How to Tie Your Karate Belt

Learning to tie your karate belt can be the first real martial arts challenge you face. As an instructor, I cannot count the number of students that come to class with their belt untied, or tied incorrectly. So here please find a quick 16-step video that I'm sure will answer all your questions.

Did that help? No? My grandson seemed to be doing OK until the end.

Let's break it down. Below please find a seven-step guide to tieing your karate belt. First, there are two caveats:
  • Not all Martial Arts programs use the exact same technique for belt tieing. What is shown here is for Tang Soo Do, and specifically the International Tang Soo Do Federation.
  • Lastly, Black Belts actually use a slightly different set of movements to tie their belt. You will note in Step 3 below, that the belt crisscrosses in the back.  Black Belts use a technique that eliminates this so that the belt lies flat across your back. Even if you figure out the Black Belt method, you should not use it until you are a Black Belt.
Step #1: Find the center of your belt by bending it in half such that the two ends are exactly the same length.

Step #2: Place the middle of the belt on your belly button and wrap the two ends around your back.

Step #3: Continue wrapping the end around your back and bring them around in front.  The image shown here is from the back, for clarity.

Step #4: The end of the belt in your right hand is crossed over in front of the left strap.

Step #5: The end of the belt in your left hand is looped underneath both straps and pulled up behind as shown here.

Step #6: The end you just looped underneath and pulled up is now moved downward and to the left (from your perspective - it is shown moving to the right in the image below).

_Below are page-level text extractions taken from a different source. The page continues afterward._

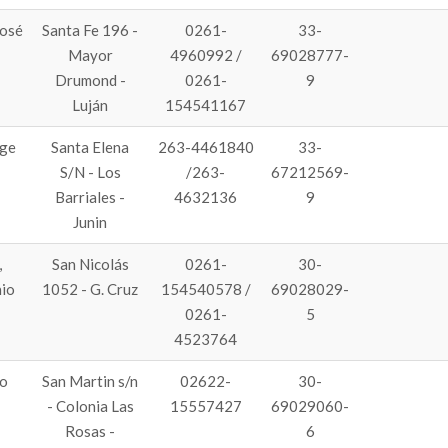
José
Santa Fe 196 -
0261-
33-
Mayor
4960992 /
69028777-
Drumond -
0261-
9
Luján
154541167
rge
Santa Elena
263-4461840
33-
S/N - Los
/263-
67212569-
Barriales -
4632136
9
Junin
,
San Nicolás
0261-
30-
io
1052 - G. Cruz
154540578 /
69028029-
0261-
5
4523764
o
San Martin s/n
02622-
30-
- Colonia Las
15557427
69029060-
Rosas -
6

Additionally, the end of the belt that is in your right hand is tucked inside the strap you just moved downward and to the right. Study the last two images carefully as this is the step most students mess up.

Step #7: The belt is essentially tied, just pull the respective ends outward to tighten it up.

I hope these instructions help.  I asked my wife to model the procedure as she is not a martial artist, so she would have no advantage in following the instructions. She did great, and I think you will too.

Here are a few etiquette rules related to your belt in class. If your belt falls off in class (kudos, by the way for working so hard) and it falls to the floor and is not an obstacle to you or others - leave it there, until the exercise or drill is over.

If you have to retie your belt in class, turn around (away) from the others. Tieing a belt is like getting dressed, or zipping your zipper. Turn around, tie your belt, then turn back forward. This is one of the few self-directed actions you can take without asking permission.

Lastly, your belt should only be worn in class. If you choose to wear your uniform to class (rather than getting dressed at the Do Jang), you should leave your belt off until you arrive. After arriving, you should use proper etiquette when putting it on.